Clerarly something that we do not work much in the CFA program.
I haven’t established limits, but conceptually I think the best option is naive 1/n. Since you wouldn’t be comfortable losing $1m from Goldman, why would it be ok to lose more than $1m with another counterparty? I guess you could make an adjustment for credit quality, but I feel like default would be idiosyncratic, or a systemic failure. Either way concentrating in any wouldn’t be the best option.
Just my thinking. Not experience based. Good luck.
Well the 1/n rule did not occur to me but if I remember correctly according to CFAI, it is a surprisingly good strategy for portfolio diversification. Not sure what to think of it as a strategy because I am currently not in AM industry.
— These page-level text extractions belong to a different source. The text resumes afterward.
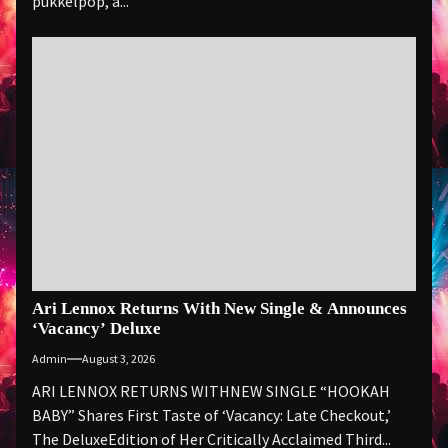
pukkelpop, a...
Ari Lennox Returns With New Single & Announces
‘Vacancy’ Deluxe
Admin
August 3, 2026
ARI LENNOX RETURNS WITHNEW SINGLE “HOOKAH
BABY” Shares First Taste of ‘Vacancy: Late Checkout,’
The DeluxeEdition of Her Critically Acclaimed Third...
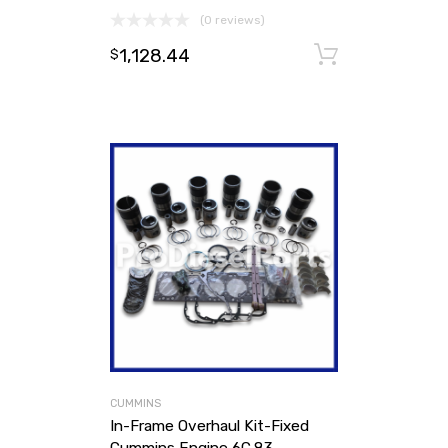
(0 reviews)
1,128.44
Add to ca
$
CUMMINS
In-Frame Overhaul Kit-Fixed
Cummins Engine 6C.83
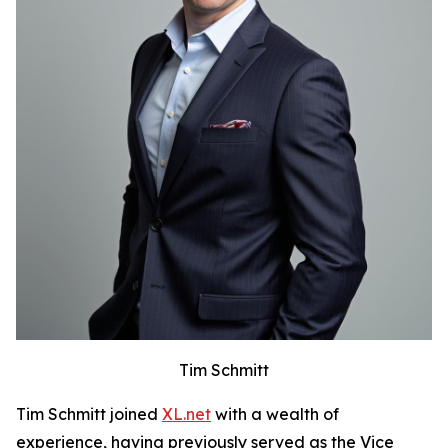
Tim Schmitt
Tim Schmitt joined
XL.net
with a wealth of
experience, having previously served as the Vice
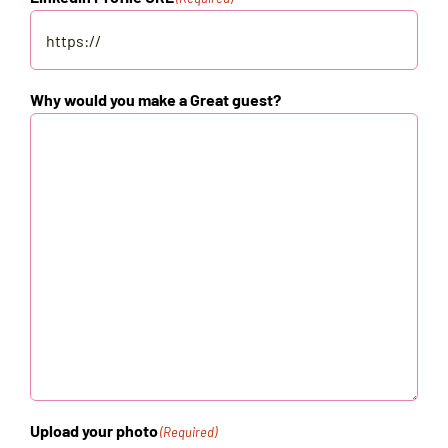
Why would you make a Great guest?
Upload your photo
(Required)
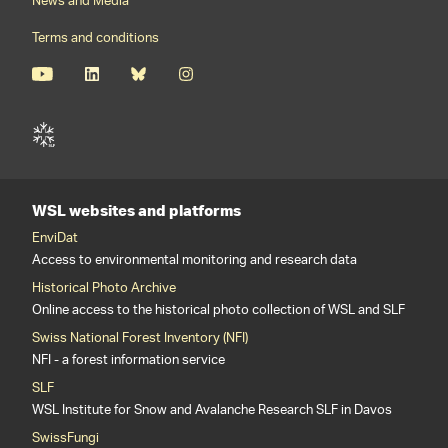
News and Media
Terms and conditions
WSL websites and platforms
EnviDat
Access to environmental monitoring and research data
Historical Photo Archive
Online access to the historical photo collection of WSL and SLF
Swiss National Forest Inventory (NFI)
NFI - a forest information service
SLF
WSL Institute for Snow and Avalanche Research SLF in Davos
SwissFungi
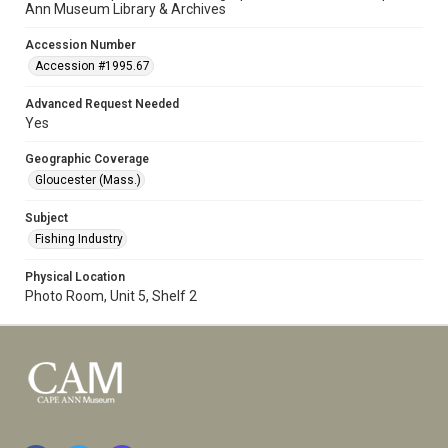
Ann Museum Library & Archives
Accession Number
Accession #1995.67
Advanced Request Needed
Yes
Geographic Coverage
Gloucester (Mass.)
Subject
Fishing Industry
Physical Location
Photo Room, Unit 5, Shelf 2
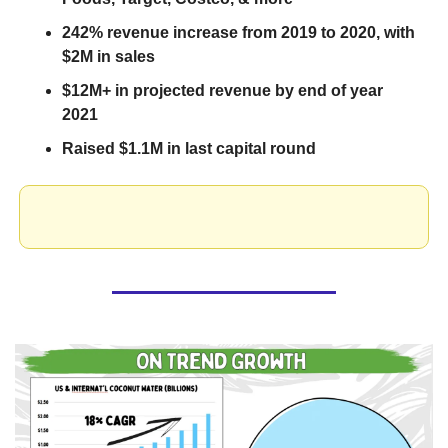
242% revenue increase from 2019 to 2020, with 
$2M in sales
$12M+ in projected revenue by end of year 
2021
Raised $1.1M in last capital round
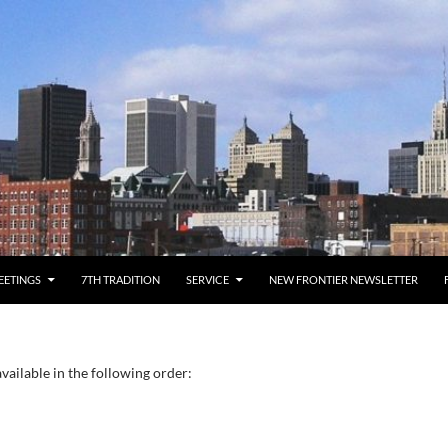
EETINGS
7TH TRADITION
SERVICE
NEW FRONTIER NEWSLETTER
vailable in the following order:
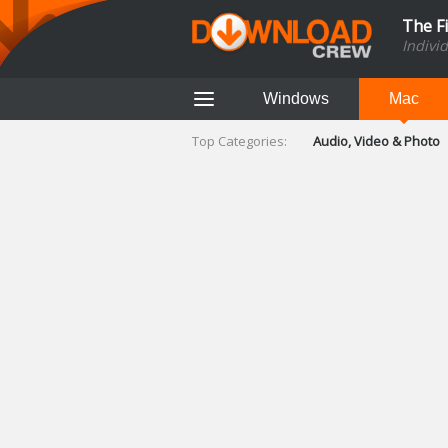
The F
Indivi
Windows
Mac
Top Categories:
Audio, Video & Photo
Finance & Accounts
Networking Tools
Social Networking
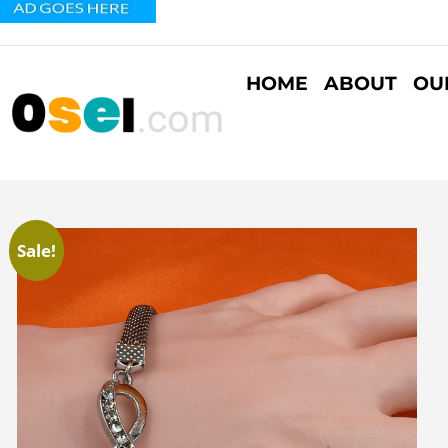
HOME
ABOUT
OU
Sale!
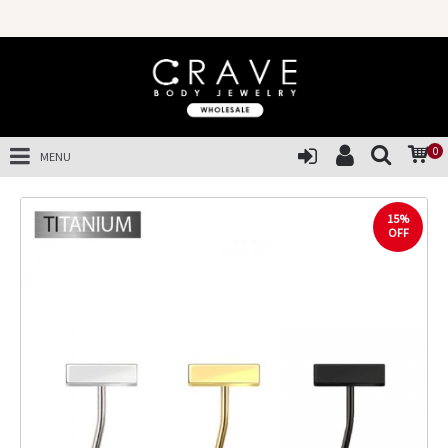
0
MENU
15%
OFF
Nevertheless, I enjoy the topic so I will make a puny try based on my banking experience and CFA knowledge.
The strategy that did occur to me was setting a maximum dollar wise limit I would be willing to lose, say $5M. Then I would try given the data (i.e. volatility of returns, credit spreads, duration and correlation) from counterparties to calculate the probability of my portfolio reaching such losses and compare it to other investments and finally compare risk/return characteristics. Another important thing to keep in mind is the strategy of the fund (is it long only, etc) because some data may be irrelevant.
In short, IMO limits should be based on reasonable expected losses (including some stress testing). If worst case scenario is that you may lose 10% while given the risk/return characteristics you are ok to take risk so that you lose up to 7M then your exposure should not exceed 70M
I work in credit and I believe theres not a specific rule to setting up limits, it all depends on your company’s risk appetite and level of business desired. Traders usually request a certain transaction and it’s up to us to determine how much exposure can potentially arise given MTM and changes in AP/AR(think floating index pricing, I’m in the commodities business) so the amount of exposure can get pretty high. That being said, we have a large credit facility backed by our $4B parent company, so it’s common for us to have limits well in the $30-$50MM range for companies like Goldman Sachs. However limits like these are all covered under a CSA with specific ranges depending on public credit ratings. If we were dealing with let’s say a subsidiary of Goldman sachs the parent would need to provide a guaranty to allow us to extend credit, which at that point the credit limit would all depend on the face amount of the guaranty. As always, for non rated entities we do a dive into their financials and try to find reason to extend the amount of credit needed to satisfy the trader’s request. If there’s no required amount the easiest way to extend unsecured credit at a conservative level would be 3% of equity(obviously for a billionaire company that would be huge as $30MM is quite an excessive amount of unsecured credit). At the end of the day it depends on your company’s ERM system.
I think those should already be established rules for counterparty risk. Coming up with new rules seems like ad-hoc solutions. But if in a squeeze, I’d go with the counterparty’s credit rating and reputation, because you don’t have much more to go on with.
I work quite a bit with collateral and cpty risk but the limits are not something that I (MO) calculate/decide ourselves. It’s based on how much leeway risk department and FO is willing to give and how it fits the overall strategy.
I don’t believe you want to distinguish by cpty especially when it comes to limits. You want limits/constraints to be a % of an asset figure and a % of your equity figure. This is especially set at policy level allowing tactical adjustments based on desk’s experience with individual counterpartys.
for example you want to do more business with a certain cpty, you could approach but not exceed the limit.
revisit the policy if the desk feels its hands are tied if the translated $ constraint is unreasonable.